Guide, topic: agent eval set trust calibration before a model swap

Before you trust the eval set's verdict on a model swap, prove the eval set itself is trustworthy.

Most teams treat the agent eval set as ground truth. The new model scores higher, the swap goes on the roadmap, and three weeks later a customer files a ticket about a refund flow that regressed. The bake-off was not wrong. The eval set was. This guide is the calibration protocol we ship into client repos before any model swap is allowed: a 50 case gold set, two specific numbers, three pinned versions, and a one-page trust card the engagement owner signs.

Matthew Diakonov, Written with AI

Published April 28, 202611 min read

The thing nobody asks about a bake-off

Here is the question that does not get asked when a model swap is on the table: how confident are we that the eval set we are grading against is still measuring the thing we care about? Everyone asks how the new model scored. Almost nobody asks whether the score itself is trustworthy. The eval set is implicitly treated as ground truth, when in fact it is an instrument that drifts, ages, and gets graded by a judge that also drifts.

Two specific drifts kill swaps. First, the judge model rotates (a vendor pushes a new snapshot under the alias you pinned, or you swap to a cheaper judge to save tokens) and the same rubric grades the same cases differently. Second, the eval set ages: production traffic shifts, new intents emerge, old intents get resolved upstream, and the eval set no longer reflects what users are actually doing. Either drift makes the bake-off score a number with an unknown error bar. With an unknown error bar a 1.5 point delta is meaningless.

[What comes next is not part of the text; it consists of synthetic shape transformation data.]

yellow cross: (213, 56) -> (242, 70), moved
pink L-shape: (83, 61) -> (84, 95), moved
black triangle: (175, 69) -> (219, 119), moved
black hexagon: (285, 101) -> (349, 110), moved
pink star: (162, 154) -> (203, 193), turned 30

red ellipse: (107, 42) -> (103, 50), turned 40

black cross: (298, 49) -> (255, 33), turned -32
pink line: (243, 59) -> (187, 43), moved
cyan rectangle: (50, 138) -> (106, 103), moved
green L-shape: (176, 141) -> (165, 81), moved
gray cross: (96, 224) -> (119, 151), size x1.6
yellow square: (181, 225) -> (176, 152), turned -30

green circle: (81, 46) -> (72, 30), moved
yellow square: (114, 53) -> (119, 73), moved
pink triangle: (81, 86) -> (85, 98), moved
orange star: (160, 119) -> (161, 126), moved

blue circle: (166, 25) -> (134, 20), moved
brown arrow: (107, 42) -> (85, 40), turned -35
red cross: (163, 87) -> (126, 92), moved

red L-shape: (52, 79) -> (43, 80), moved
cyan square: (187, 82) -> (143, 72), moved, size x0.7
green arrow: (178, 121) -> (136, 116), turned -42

The fix is a calibration step that runs before the bake-off. Two numbers, three pins, one signed page. We call it the trust card. The model swap decision rule changes from "is the new model better" to "is the new model better, and is the eval set trustworthy enough that the answer matters."

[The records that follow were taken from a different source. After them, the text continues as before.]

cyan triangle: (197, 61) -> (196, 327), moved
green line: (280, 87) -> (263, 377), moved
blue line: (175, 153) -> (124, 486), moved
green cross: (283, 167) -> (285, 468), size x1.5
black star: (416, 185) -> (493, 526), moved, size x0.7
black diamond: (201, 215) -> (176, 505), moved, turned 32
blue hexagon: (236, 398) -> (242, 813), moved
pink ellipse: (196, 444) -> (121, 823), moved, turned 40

The three trust gates, in the order they run

Each gate produces a number and a status. The bake-off result is not opened until all three have a status. A failed gate does not mean abandon the swap; it means fix the gate first and run the bake-off second.

Gate 1: judge-human agreement on a 50-case gold set

Cohen's kappa between the LLM judge and a hand-graded gold set has to clear 0.85 before the eval set is allowed to weigh in on a model swap. Below 0.85 the judge is grading something other than what your humans care about, and the bake-off is a thermometer pointed at the wrong room.

50 cases is the floor. 100 is better. The gold set is hand-labeled by the engineer who owns the agent, not an annotation vendor, because the labels carry product opinion that vendors do not have. Re-label the gold set every two weeks. If kappa drops, the judge prompt has drifted or the judge model itself has changed snapshots; both happen quietly.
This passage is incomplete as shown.